Task details: From the data below, please reproduce exactly everything from the line that contains "Russia Twenty Years" down to the line that contains "AU: 1300 199 054", with both ends included.

Dataset:

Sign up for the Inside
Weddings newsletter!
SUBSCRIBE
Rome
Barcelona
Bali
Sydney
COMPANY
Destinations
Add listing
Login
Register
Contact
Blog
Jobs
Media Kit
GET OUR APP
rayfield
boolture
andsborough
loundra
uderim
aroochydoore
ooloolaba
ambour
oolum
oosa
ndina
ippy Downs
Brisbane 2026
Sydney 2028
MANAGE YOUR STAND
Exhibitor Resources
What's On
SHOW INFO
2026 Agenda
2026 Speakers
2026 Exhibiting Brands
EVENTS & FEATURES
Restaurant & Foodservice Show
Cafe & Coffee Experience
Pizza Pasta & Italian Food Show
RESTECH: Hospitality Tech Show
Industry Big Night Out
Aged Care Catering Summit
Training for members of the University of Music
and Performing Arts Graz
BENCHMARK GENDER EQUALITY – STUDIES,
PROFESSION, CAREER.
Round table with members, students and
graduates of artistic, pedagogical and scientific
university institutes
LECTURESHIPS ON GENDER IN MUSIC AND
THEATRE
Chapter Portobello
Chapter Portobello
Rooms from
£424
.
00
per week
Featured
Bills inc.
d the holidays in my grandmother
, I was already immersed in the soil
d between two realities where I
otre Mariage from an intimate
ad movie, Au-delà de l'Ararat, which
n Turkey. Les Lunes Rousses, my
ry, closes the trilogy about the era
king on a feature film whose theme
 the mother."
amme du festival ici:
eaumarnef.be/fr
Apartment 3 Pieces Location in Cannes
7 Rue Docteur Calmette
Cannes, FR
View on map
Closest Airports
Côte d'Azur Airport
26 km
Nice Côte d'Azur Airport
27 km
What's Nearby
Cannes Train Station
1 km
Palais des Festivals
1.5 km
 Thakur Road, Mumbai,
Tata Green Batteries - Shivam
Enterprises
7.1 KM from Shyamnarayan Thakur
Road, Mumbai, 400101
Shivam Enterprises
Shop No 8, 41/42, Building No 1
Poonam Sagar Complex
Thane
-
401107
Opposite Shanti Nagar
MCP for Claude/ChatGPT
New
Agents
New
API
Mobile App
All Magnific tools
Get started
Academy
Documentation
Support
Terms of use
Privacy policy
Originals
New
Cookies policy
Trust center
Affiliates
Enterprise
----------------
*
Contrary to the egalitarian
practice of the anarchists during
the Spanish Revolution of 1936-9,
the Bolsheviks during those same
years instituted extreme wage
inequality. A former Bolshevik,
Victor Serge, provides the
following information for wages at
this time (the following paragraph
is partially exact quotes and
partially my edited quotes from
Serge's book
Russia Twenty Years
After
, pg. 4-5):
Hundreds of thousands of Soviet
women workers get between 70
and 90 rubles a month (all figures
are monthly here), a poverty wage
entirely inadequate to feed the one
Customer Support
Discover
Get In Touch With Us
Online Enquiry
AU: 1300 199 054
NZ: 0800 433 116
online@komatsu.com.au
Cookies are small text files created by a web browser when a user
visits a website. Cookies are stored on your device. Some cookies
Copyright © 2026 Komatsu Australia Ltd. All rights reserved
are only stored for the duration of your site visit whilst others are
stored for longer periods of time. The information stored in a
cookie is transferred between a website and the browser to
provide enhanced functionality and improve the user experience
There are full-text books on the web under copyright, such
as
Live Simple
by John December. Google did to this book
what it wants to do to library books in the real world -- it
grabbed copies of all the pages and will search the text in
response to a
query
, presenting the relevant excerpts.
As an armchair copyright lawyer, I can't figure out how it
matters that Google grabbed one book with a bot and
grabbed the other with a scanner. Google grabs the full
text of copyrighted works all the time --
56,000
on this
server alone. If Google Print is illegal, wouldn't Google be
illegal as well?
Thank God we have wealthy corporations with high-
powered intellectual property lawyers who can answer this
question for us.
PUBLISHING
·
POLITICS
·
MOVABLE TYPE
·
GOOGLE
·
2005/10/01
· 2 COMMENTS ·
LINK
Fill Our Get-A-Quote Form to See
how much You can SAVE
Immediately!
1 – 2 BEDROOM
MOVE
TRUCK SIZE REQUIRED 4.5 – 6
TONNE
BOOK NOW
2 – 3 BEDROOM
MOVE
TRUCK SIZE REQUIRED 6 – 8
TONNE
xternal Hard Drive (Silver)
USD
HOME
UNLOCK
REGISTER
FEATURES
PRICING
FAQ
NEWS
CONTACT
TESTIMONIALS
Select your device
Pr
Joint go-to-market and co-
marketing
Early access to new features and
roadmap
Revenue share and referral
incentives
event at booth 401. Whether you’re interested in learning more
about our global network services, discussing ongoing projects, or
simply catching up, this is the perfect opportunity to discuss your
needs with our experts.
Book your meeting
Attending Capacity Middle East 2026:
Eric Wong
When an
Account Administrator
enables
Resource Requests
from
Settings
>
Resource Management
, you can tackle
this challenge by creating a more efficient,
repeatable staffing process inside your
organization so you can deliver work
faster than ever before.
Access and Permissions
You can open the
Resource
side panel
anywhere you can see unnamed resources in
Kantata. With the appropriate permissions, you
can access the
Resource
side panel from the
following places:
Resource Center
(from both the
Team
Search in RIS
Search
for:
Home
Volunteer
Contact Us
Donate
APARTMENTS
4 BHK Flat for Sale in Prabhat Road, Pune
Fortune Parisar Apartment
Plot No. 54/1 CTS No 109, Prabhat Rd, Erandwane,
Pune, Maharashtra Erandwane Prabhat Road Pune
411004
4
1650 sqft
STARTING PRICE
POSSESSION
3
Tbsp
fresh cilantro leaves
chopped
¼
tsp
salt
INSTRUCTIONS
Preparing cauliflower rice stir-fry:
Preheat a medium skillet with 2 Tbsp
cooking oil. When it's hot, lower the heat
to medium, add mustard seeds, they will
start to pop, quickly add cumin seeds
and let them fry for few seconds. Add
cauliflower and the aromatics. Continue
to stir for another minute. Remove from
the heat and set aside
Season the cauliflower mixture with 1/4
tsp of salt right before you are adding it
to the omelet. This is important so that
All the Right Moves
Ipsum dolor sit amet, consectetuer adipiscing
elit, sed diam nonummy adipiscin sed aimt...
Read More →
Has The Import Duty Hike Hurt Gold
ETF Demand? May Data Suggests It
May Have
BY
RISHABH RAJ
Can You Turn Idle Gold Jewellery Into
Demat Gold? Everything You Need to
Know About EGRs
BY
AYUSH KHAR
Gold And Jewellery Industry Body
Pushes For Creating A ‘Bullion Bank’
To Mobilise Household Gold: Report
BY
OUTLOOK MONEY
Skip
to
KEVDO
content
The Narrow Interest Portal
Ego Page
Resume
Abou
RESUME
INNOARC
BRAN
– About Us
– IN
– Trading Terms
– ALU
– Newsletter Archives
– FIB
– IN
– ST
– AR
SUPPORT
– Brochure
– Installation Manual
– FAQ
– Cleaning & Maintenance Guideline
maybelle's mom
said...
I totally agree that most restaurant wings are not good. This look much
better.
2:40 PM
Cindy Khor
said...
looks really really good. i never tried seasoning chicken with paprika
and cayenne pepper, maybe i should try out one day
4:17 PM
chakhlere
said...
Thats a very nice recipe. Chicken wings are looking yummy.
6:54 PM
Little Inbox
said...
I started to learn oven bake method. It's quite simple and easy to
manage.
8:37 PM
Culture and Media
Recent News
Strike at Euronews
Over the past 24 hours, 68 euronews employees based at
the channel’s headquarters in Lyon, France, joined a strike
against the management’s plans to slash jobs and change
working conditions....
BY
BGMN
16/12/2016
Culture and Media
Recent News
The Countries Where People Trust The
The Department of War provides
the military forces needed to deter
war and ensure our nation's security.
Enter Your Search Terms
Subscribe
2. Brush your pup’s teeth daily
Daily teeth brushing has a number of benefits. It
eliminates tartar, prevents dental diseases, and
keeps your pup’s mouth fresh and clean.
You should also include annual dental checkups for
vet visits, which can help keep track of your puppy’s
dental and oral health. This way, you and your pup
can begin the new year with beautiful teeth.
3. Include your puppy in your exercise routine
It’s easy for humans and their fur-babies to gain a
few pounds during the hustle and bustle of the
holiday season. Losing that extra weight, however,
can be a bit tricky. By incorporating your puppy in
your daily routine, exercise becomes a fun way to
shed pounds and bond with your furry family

Problem solution:
Russia Twenty Years
After
, pg. 4-5):
Hundreds of thousands of Soviet
women workers get between 70
and 90 rubles a month (all figures
are monthly here), a poverty wage
entirely inadequate to feed the one
Customer Support
Discover
Get In Touch With Us
Online Enquiry
AU: 1300 199 054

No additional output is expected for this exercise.